**** Records for this exercise ****
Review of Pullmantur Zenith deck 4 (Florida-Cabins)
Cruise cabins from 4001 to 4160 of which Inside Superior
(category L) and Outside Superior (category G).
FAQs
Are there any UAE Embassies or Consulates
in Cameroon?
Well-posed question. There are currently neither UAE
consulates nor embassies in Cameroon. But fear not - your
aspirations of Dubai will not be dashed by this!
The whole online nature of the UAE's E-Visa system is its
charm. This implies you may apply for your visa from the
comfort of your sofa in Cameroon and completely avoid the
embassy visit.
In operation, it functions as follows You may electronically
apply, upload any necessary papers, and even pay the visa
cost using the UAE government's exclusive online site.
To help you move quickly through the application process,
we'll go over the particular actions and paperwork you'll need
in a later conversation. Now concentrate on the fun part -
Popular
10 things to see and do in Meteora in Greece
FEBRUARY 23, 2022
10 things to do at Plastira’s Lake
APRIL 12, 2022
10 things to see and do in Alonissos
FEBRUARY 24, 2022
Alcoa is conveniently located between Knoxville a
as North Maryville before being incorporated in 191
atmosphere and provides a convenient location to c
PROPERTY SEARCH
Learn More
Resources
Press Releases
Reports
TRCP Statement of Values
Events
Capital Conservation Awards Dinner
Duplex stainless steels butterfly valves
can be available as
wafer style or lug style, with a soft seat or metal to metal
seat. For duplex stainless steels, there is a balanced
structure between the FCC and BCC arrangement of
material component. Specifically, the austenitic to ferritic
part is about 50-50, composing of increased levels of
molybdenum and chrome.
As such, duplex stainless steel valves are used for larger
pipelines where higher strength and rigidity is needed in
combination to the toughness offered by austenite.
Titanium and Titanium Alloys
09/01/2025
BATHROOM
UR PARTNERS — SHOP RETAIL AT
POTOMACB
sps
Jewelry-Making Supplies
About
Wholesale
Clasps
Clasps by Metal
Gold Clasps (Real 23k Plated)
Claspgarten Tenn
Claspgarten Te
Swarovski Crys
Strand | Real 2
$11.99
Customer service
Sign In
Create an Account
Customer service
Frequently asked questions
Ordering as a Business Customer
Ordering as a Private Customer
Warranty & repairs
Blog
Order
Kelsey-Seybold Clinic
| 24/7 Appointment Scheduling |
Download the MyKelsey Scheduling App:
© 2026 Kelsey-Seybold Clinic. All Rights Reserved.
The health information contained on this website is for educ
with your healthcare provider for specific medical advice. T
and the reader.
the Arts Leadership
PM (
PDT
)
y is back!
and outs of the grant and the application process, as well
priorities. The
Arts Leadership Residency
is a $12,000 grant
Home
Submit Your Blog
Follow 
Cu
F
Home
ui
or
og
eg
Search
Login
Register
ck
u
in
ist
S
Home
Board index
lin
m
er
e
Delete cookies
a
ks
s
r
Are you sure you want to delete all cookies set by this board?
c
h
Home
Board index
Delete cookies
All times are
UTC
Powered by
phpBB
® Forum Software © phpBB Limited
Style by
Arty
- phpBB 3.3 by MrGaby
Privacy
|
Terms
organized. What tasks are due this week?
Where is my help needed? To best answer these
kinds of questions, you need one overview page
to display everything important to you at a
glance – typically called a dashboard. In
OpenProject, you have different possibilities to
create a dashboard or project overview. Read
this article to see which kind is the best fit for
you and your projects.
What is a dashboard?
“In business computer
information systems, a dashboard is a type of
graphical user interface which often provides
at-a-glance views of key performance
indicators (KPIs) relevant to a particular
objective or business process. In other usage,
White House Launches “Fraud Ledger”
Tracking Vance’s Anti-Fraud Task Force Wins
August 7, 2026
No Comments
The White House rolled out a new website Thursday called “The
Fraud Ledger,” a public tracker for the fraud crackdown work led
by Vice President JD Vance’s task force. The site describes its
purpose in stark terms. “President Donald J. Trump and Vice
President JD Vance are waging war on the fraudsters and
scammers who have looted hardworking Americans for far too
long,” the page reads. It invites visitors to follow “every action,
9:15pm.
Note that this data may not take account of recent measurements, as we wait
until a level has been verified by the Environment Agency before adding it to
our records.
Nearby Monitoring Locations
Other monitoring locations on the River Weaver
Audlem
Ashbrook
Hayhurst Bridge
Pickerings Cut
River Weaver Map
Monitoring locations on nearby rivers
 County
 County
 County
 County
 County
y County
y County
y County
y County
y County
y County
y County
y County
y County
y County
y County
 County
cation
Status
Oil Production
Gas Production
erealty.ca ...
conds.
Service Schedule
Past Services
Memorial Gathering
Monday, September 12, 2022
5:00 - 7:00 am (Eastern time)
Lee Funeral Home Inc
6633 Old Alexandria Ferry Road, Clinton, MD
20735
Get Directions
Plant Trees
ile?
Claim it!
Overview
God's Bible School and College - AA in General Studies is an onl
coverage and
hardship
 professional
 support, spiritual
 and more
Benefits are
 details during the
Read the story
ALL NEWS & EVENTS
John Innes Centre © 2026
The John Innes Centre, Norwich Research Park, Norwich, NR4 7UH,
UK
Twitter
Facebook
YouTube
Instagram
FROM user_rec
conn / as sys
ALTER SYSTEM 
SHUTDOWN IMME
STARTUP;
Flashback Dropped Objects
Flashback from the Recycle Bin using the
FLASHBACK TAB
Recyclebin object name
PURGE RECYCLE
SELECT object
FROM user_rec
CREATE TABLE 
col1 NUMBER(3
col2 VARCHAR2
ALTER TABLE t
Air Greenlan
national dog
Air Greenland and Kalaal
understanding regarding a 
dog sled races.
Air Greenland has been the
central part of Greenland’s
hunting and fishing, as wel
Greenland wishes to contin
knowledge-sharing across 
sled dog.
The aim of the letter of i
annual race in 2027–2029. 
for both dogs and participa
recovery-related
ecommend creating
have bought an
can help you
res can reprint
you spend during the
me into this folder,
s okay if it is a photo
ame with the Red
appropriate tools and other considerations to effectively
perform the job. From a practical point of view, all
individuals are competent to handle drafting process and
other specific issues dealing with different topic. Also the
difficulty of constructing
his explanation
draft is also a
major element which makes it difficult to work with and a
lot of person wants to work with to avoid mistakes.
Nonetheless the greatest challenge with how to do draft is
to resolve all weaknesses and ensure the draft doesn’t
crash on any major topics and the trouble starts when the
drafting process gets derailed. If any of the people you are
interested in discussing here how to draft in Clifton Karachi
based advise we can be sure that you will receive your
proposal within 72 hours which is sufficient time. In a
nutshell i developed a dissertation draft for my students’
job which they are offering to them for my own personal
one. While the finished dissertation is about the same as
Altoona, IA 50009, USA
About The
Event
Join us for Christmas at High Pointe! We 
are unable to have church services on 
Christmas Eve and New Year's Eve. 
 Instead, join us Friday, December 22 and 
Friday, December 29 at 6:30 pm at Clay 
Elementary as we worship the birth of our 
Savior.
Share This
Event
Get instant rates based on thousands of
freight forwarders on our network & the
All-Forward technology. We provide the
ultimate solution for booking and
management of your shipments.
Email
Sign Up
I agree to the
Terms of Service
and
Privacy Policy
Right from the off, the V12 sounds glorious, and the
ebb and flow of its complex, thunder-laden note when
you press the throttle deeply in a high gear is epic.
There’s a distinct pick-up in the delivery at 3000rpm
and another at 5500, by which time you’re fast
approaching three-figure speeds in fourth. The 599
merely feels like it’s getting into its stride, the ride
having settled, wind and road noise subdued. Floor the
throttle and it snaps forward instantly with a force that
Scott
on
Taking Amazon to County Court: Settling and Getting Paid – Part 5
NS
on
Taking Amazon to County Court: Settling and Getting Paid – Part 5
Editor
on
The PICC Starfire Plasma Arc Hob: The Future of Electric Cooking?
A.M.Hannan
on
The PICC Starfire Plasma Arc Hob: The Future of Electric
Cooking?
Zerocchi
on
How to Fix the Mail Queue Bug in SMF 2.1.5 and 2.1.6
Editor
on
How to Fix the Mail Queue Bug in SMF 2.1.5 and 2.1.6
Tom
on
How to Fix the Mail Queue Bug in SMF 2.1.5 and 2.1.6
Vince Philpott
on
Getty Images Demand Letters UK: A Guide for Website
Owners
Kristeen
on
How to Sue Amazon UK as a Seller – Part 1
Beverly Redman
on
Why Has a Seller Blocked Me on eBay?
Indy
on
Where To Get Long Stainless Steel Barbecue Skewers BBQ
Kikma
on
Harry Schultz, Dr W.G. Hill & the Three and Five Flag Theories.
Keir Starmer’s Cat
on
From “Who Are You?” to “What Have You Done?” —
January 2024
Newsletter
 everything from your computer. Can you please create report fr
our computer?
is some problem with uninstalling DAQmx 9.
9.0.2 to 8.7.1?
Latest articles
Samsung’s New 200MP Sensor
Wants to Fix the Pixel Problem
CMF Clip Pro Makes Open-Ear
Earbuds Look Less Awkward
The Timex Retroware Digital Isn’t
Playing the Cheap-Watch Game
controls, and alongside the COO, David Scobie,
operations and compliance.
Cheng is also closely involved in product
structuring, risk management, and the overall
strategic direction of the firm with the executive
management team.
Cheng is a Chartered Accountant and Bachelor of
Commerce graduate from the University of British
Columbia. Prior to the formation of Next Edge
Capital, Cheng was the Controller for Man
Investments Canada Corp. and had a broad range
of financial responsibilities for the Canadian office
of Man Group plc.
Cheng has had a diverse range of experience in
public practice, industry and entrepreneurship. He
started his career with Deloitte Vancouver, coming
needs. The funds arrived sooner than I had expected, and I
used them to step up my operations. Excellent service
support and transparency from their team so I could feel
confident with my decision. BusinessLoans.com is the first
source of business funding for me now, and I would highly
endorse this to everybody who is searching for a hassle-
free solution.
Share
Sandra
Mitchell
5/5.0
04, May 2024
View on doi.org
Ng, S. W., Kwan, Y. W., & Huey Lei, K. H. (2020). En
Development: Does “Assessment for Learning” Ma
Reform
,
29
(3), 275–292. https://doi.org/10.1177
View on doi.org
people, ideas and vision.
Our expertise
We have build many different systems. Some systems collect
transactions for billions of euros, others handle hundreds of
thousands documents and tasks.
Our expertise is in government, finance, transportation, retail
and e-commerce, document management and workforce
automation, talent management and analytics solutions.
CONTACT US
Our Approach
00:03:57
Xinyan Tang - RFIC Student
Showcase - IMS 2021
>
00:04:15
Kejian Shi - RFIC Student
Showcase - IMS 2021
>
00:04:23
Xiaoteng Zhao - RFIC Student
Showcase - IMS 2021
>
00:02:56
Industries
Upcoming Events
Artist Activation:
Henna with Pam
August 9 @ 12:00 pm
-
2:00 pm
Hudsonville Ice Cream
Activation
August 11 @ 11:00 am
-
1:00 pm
****
What you should do |
Please copy, exactly as written, every line in the listing above from the line with "Earbuds Look Less Awkward" up to and including the line with "Investments Canada Corp.".

Solution to the exercise |
Earbuds Look Less Awkward
The Timex Retroware Digital Isn’t
Playing the Cheap-Watch Game
controls, and alongside the COO, David Scobie,
operations and compliance.
Cheng is also closely involved in product
structuring, risk management, and the overall
strategic direction of the firm with the executive
management team.
Cheng is a Chartered Accountant and Bachelor of
Commerce graduate from the University of British
Columbia. Prior to the formation of Next Edge
Capital, Cheng was the Controller for Man
Investments Canada Corp. and had a broad range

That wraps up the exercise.